→ **Your task**:
Take every entry below and copy it out word for word.

START Records for the exercise

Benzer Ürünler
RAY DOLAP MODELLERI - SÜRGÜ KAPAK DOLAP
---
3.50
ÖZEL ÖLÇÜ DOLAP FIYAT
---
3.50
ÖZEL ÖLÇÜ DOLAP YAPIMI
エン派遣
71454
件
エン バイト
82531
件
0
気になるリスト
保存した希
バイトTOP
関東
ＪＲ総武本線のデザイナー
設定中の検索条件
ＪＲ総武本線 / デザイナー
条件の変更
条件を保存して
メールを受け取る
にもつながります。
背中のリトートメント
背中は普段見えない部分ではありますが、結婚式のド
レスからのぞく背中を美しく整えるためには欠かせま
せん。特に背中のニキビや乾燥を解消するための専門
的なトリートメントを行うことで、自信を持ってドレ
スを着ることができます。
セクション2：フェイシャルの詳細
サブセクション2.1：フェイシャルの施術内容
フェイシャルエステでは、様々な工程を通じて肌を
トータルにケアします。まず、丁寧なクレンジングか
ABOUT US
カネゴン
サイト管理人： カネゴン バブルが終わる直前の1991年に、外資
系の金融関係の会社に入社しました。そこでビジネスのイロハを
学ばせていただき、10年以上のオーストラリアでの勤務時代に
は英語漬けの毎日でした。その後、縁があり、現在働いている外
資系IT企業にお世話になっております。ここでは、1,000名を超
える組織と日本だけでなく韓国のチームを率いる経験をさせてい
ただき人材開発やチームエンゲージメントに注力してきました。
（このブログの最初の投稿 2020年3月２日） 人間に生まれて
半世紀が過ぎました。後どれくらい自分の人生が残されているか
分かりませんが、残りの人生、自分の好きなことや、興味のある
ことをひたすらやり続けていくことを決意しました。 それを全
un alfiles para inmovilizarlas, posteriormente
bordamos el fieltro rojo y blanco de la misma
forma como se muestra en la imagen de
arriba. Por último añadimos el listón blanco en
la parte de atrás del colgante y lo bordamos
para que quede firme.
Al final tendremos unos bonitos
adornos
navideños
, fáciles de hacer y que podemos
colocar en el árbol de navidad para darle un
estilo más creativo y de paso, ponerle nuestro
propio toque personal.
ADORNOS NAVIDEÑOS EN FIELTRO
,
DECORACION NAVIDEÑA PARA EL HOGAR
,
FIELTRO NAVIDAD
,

END Records for the exercise

→ **Exercise response**:
Benzer Ürünler
RAY DOLAP MODELLERI - SÜRGÜ KAPAK DOLAP
---
3.50
ÖZEL ÖLÇÜ DOLAP FIYAT
---
3.50
ÖZEL ÖLÇÜ DOLAP YAPIMI
エン派遣
71454
件
エン バイト
82531
件
0
気になるリスト
保存した希
バイトTOP
関東
ＪＲ総武本線のデザイナー
設定中の検索条件
ＪＲ総武本線 / デザイナー
条件の変更
条件を保存して
メールを受け取る
にもつながります。
背中のリトートメント
背中は普段見えない部分ではありますが、結婚式のド
レスからのぞく背中を美しく整えるためには欠かせま
せん。特に背中のニキビや乾燥を解消するための専門
的なトリートメントを行うことで、自信を持ってドレ
スを着ることができます。
セクション2：フェイシャルの詳細
サブセクション2.1：フェイシャルの施術内容
フェイシャルエステでは、様々な工程を通じて肌を
トータルにケアします。まず、丁寧なクレンジングか
ABOUT US
カネゴン
サイト管理人： カネゴン バブルが終わる直前の1991年に、外資
系の金融関係の会社に入社しました。そこでビジネスのイロハを
学ばせていただき、10年以上のオーストラリアでの勤務時代に
は英語漬けの毎日でした。その後、縁があり、現在働いている外
資系IT企業にお世話になっております。ここでは、1,000名を超
える組織と日本だけでなく韓国のチームを率いる経験をさせてい
ただき人材開発やチームエンゲージメントに注力してきました。
（このブログの最初の投稿 2020年3月２日） 人間に生まれて
半世紀が過ぎました。後どれくらい自分の人生が残されているか
分かりませんが、残りの人生、自分の好きなことや、興味のある
ことをひたすらやり続けていくことを決意しました。 それを全
un alfiles para inmovilizarlas, posteriormente
bordamos el fieltro rojo y blanco de la misma
forma como se muestra en la imagen de
arriba. Por último añadimos el listón blanco en
la parte de atrás del colgante y lo bordamos
para que quede firme.
Al final tendremos unos bonitos
adornos
navideños
, fáciles de hacer y que podemos
colocar en el árbol de navidad para darle un
estilo más creativo y de paso, ponerle nuestro
propio toque personal.
ADORNOS NAVIDEÑOS EN FIELTRO
,
DECORACION NAVIDEÑA PARA EL HOGAR
,
FIELTRO NAVIDAD
,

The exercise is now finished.